E-mail address: knpnvv[at]gmail.com

IRC: quirille

Other contact information can be provided to the mentor.

Why is it you are interested in machine translation?

I am very interested in both linguistics and computer science which are the main constituents of machine translation. In school I had 10 years in-depth courses of English and Russian. They were one of my favorite subjects and I examined many linguistic issues (concerned not only Russian and English). Although in the university I mostly make study of programming and computer science, I keep up my passion for linguistics. I find the fields of natural language processing and machine translation very attractive and prospective and want to specialize in them.

Why is it that you are interested in the Apertium project?

The Apertium project could give me the opportunity to be engaged in the field of machine translation. In addition, Apertium is open source which is very interesting approach to the software development. Also Apertium has many tasks which are so amazing to be realized.
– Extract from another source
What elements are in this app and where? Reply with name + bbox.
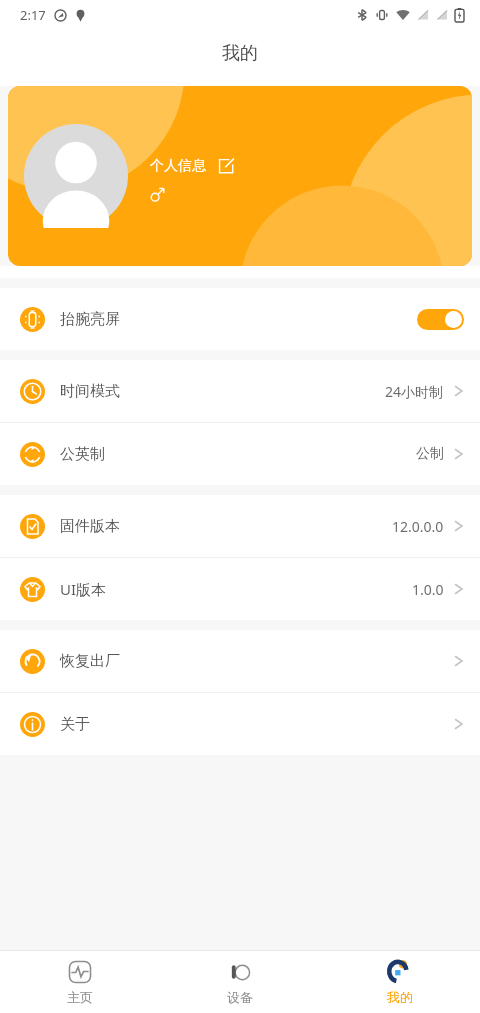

Which of the published tasks are you interested in? What do you plan to do?

Title

Ukrainian-Russian language pair for unidirectional translation from Ukrainian to Russian

Reasons why Google and Apertium should sponsor it

Currently Apertium has no release quality language pair with Russian and there is uncompleted Ukrainian-Russian language pair in the incubator. It should be brought to the release quality. Also there are uncoordinated morphological and morphophonological files for Russian in the different catalogues, they should be arranged.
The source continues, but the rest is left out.